- [SUPPLIED MATERIAL]
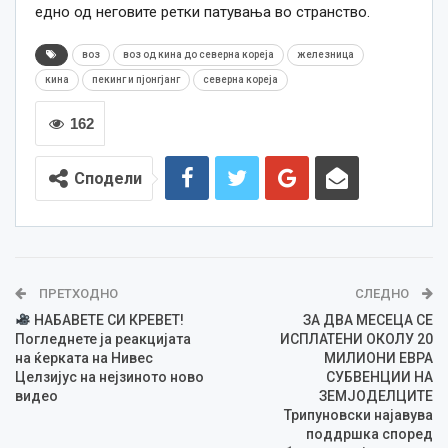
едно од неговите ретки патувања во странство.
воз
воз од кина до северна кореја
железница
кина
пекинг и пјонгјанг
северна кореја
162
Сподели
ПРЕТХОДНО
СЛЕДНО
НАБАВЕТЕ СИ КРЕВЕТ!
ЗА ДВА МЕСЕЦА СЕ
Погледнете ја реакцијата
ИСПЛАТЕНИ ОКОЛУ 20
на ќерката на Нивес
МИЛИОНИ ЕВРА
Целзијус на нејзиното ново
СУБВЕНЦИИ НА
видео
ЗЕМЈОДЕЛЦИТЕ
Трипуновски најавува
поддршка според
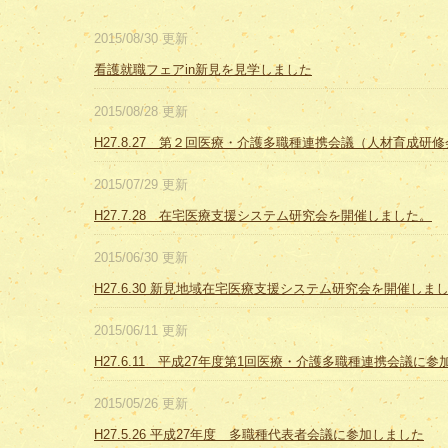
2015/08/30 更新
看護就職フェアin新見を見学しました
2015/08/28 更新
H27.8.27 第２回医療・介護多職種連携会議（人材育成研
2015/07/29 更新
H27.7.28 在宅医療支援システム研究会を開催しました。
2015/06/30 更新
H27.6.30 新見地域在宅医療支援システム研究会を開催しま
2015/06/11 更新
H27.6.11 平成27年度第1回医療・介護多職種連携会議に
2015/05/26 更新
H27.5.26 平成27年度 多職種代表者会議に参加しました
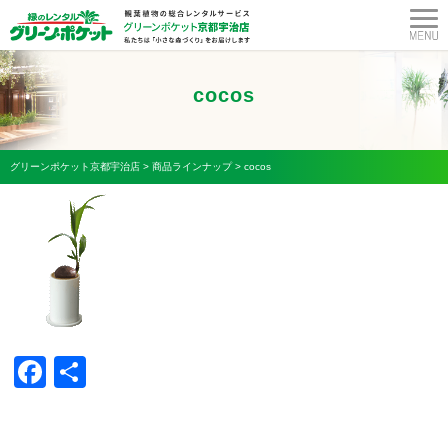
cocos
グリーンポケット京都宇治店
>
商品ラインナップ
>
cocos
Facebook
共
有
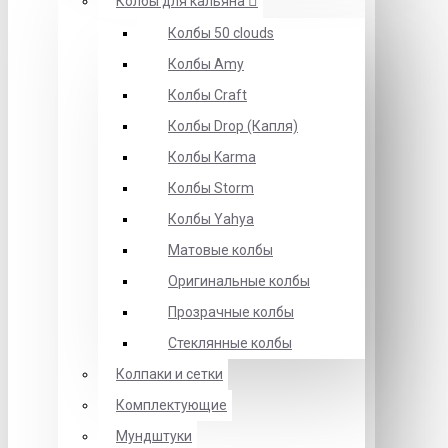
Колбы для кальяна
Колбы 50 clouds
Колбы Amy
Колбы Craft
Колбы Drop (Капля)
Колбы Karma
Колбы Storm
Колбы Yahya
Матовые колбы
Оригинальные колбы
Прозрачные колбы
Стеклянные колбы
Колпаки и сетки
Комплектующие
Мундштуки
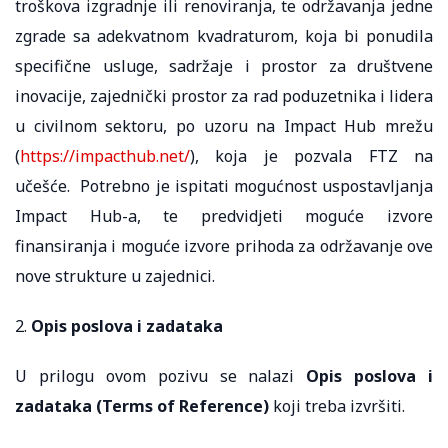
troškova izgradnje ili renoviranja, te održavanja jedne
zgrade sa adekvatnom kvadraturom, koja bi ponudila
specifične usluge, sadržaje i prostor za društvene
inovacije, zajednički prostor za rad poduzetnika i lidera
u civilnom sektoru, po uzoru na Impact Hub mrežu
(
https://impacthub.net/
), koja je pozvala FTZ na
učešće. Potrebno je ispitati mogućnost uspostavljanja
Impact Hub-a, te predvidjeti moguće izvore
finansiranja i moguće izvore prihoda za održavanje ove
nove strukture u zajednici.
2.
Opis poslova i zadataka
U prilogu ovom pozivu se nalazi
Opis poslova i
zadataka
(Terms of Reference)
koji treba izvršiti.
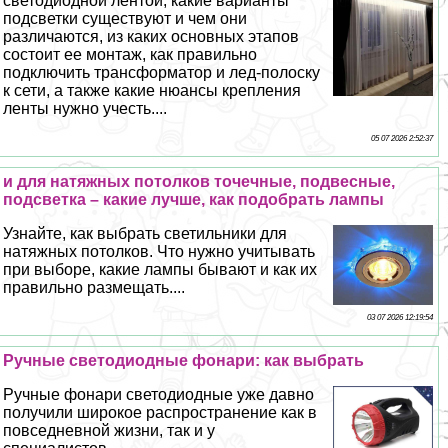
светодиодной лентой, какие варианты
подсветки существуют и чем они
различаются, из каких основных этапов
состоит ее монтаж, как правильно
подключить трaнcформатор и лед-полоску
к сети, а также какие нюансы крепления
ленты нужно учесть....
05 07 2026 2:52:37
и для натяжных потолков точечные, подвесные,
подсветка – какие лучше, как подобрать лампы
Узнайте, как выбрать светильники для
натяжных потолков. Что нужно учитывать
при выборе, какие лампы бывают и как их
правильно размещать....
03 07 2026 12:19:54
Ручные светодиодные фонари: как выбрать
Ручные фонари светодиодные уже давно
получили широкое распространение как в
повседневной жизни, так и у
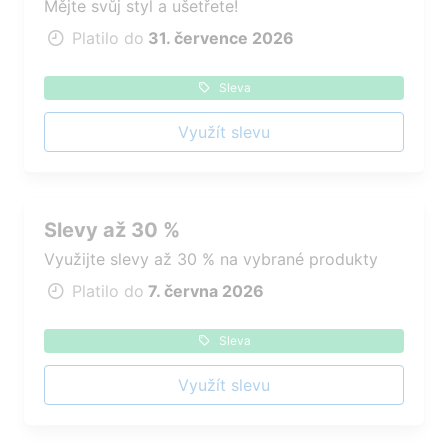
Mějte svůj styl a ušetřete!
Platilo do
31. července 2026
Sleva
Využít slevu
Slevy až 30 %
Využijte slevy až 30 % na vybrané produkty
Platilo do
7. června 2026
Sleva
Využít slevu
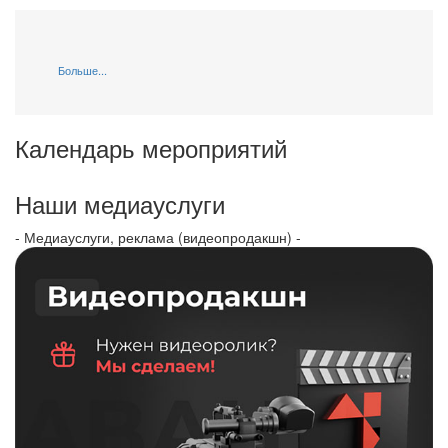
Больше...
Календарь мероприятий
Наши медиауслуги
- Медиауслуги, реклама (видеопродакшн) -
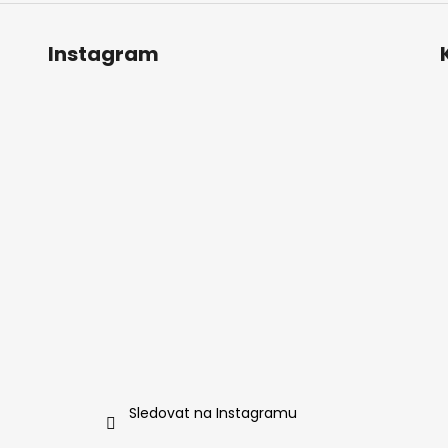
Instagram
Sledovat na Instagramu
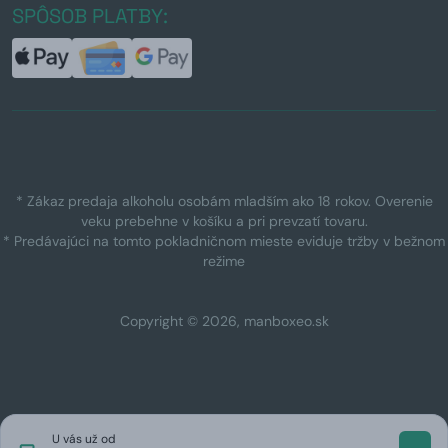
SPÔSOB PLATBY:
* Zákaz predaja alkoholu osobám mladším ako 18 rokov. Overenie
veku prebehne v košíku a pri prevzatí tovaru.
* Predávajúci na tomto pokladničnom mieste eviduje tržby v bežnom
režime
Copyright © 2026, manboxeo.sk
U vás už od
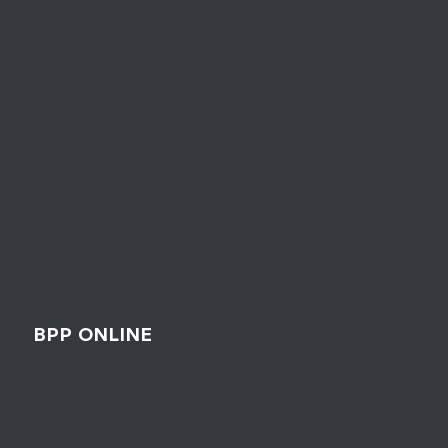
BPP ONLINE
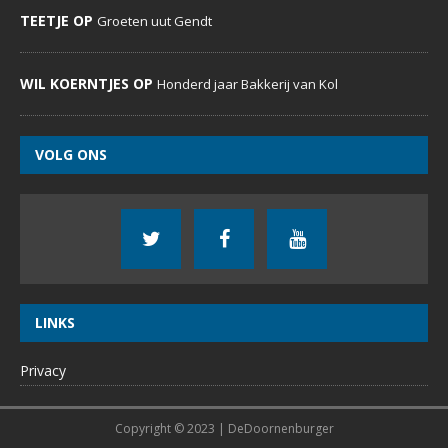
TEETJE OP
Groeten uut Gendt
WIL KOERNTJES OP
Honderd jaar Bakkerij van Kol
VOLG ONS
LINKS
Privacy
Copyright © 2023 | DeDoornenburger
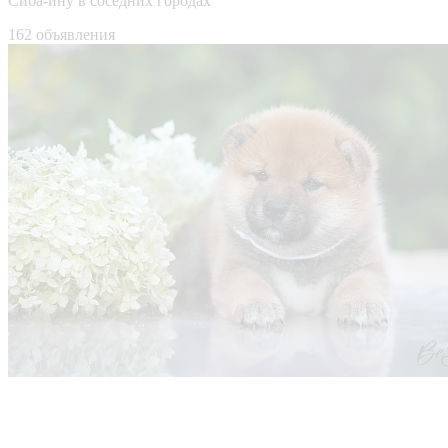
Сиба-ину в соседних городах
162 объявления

- [WHAT TO WORK ON]
From the entries above, pull out each line that includes "prostor".

- [RESPONSE TO THE TASK]
specifične usluge, sadržaje i prostor za društvene
inovacije, zajednički prostor za rad poduzetnika i lidera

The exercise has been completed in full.